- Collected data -

◇ ◇ ◇ ◇ ◇

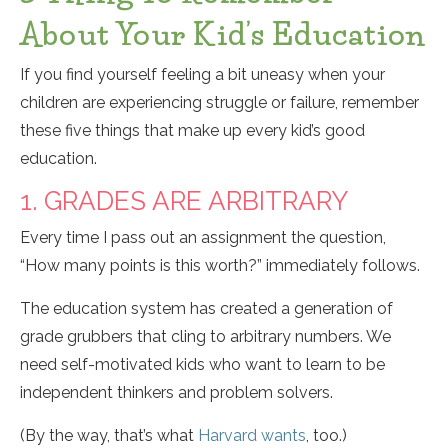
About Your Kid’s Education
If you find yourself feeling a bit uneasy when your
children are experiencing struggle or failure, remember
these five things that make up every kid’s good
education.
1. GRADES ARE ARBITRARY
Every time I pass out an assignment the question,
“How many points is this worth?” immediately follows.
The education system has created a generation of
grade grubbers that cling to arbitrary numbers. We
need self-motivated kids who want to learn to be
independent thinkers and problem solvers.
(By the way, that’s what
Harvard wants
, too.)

◇ ◇ ◇ ◇ ◇

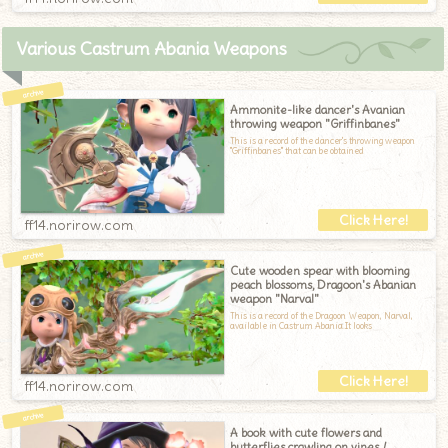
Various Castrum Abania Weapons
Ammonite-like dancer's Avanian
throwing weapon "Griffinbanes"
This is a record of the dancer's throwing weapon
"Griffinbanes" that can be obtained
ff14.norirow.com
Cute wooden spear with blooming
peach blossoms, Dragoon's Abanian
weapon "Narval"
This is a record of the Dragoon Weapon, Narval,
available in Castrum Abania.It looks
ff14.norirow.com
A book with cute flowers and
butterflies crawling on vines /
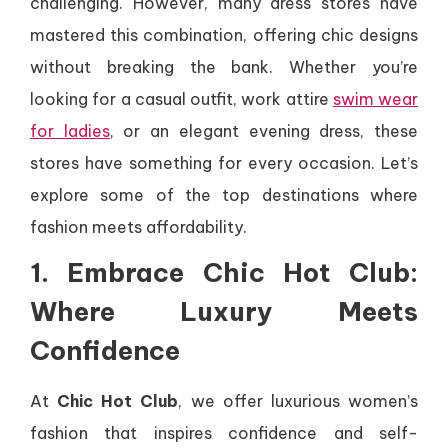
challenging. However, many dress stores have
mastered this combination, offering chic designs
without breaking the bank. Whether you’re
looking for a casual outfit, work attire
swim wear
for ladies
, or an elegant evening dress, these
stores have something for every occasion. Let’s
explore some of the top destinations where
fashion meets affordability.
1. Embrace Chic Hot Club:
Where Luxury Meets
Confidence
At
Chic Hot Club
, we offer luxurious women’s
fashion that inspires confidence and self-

◇ ◇ ◇ ◇ ◇

- About this exercise -
Lines above that contain the string "Dragoon" make up the answer.

- Solved exercise -
peach blossoms, Dragoon's Abanian
This is a record of the Dragoon Weapon, Narval,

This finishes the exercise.